Paulson’s PR Problem
Roger Ehrenberg worked on Wall Street for 17 years, and he’s been a supporter of Treasury Sec. Henry Paulson Jr. since he was named to the post. But at Information Arbitrage, Ehrenberg details how Paulson mismanaged the $700-billion bailout from a public-relations standpoint.
Paulson’s biggest mistakes? Asking for supreme powers and no judicial review. Failing to realize that voters needed to trust the makers of the plan, and that they needed transparency. Arguing against paying market value for toxic assets.

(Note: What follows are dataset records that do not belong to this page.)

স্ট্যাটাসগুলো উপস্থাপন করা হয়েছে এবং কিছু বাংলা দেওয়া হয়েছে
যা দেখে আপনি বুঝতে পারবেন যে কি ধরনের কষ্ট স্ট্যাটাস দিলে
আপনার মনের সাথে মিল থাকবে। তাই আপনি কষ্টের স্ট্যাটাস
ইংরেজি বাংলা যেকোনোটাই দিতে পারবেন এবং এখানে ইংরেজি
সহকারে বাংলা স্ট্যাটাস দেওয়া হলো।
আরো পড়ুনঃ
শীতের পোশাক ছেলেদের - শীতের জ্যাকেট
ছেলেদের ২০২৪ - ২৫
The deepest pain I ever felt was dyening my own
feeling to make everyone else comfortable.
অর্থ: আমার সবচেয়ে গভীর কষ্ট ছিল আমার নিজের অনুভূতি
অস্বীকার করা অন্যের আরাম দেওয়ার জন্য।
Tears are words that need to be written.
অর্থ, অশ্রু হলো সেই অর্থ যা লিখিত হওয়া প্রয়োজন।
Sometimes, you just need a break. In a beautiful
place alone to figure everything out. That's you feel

All this, Ehrenberg says, marks Paulson as man of the past, rather than the future.
He has bungled the handling of the bailout worse than an intellectual midget. This is one circumstance where IQ points, hubris and ego served as a barrier to success. He was so convinced of his righteousness and correctness that he didn’t listen. During an election year. In the midst of one of the most severe financial crises this country has ever faced. He simply missed the boat. He didn’t have a read on the pulse of the country. And it cost his bill passing Congress. And perhaps his job as well. …

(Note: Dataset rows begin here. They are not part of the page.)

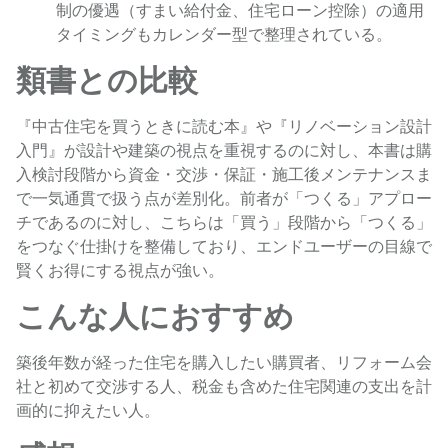
制の優遇（すまい給付金、住宅ローン控除）の適用
タイミングもカレンダー型で整理されている。
類書との比較
『中古住宅を買うときに読む本』や『リノベーション設計
入門』が設計や建築の視点を重視するのに対し、本書は購
入検討段階から資金・交渉・保証・施工後メンテナンスま
で一気通貫で扱う点が差別化。前者が「つくる」アプロー
チであるのに対し、こちらは「買う」段階から「つくる」
をつなぐ仕掛けを整備しており、エンドユーザーの目線で
賢くお得にする視点が強い。
こんな人におすすめ
築後年数が経った住宅を購入したい購買者、リフォーム会
社と初めて交渉する人、税金も含めた住宅関連の支出を計
画的に抑えたい人。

He reads as a pandering ex-Wall Street executive, a man more concerned with preserving the status quo than helping usher the financial markets into a new, more customer-focused and risk-managed phase. This is a world that can still be profitable and create value for customers, employees and shareholders alike, but perhaps at a lower level and with more stable returns. Not a bad thing. And just maybe a really good thing. But this is not what lies deep within Mr. Paulson’s heart. The days of yesteryear are what he still pines for.
Much of the fallout is focusing on Congress’ role in tanking the bailout. But Paulson’s strategy also will be coming in for a closer look. Especially as he tries to revive the rescue package.
Paulson obviously needs to play the p.r. game a lot better this time around. And maybe understand politics better as well. The question is whether he will.